Estimar a necessidade de cuidados de saúde oral é fundamental para a saúde pública. Até ao momento não se registam progressos nessa área. Existem grandes deficiências nas abordagens normativas das necessidades orais. Uma abordagem alternativa à convencional, a abordagem sociooral que leve em consideração o impacto que o estado oral tem na qualidade de vida, desejo das pessoas e comportamentos, a sua propensão para alterar comportamentos e importância, evidenciando que o tratamento recomendado é eficiente.
Os governos europeus estão a fazer reformas nos seus sistemas de saúde oral para fazer uma análise profunda. O grande desafio é a habilidade para controlar o que ocorre dentro do sistema. Problemas como a indução da procura e excesso de tratamento. O desenvolvimento de medidas apropriadas e apropriados mecanismos de incentivos são mais importantes na aquisição de equidade e sucesso do que aumentar o número de dentistas (Batchelor, 2005).
A análise económica do setor da saúde poderá dar um importante contributo na tomada de decisões neste setor da saúde.

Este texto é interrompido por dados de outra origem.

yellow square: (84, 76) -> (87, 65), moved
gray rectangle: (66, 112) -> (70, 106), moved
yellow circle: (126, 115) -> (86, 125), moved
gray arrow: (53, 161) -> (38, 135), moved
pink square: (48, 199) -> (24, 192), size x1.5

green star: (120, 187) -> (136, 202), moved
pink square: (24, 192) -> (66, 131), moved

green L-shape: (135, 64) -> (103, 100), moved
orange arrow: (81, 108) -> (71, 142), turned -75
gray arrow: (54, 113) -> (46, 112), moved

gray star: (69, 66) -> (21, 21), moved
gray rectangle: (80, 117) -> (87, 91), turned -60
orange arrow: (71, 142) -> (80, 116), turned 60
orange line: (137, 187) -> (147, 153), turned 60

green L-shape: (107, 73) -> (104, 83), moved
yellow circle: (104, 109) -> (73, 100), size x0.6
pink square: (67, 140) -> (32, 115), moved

Apesar de alguma especificidade dos serviços de saúde oral, os mesmos conceitos e métodos aplicados à compreensão dos serviços médicos podem ser aplicados à análise dos serviços de saúde oral.
Teria sido importante perceber as razões que levam à não utilização do cheque, através da aplicação de um inquérito aos encarregados de educação. Este estudo pretende apenas ser um contributo e o “despertar” do interesse para futuras investigações na área das parcerias do serviço público com o serviço privado de medicina dentária em detrimento de outras políticas.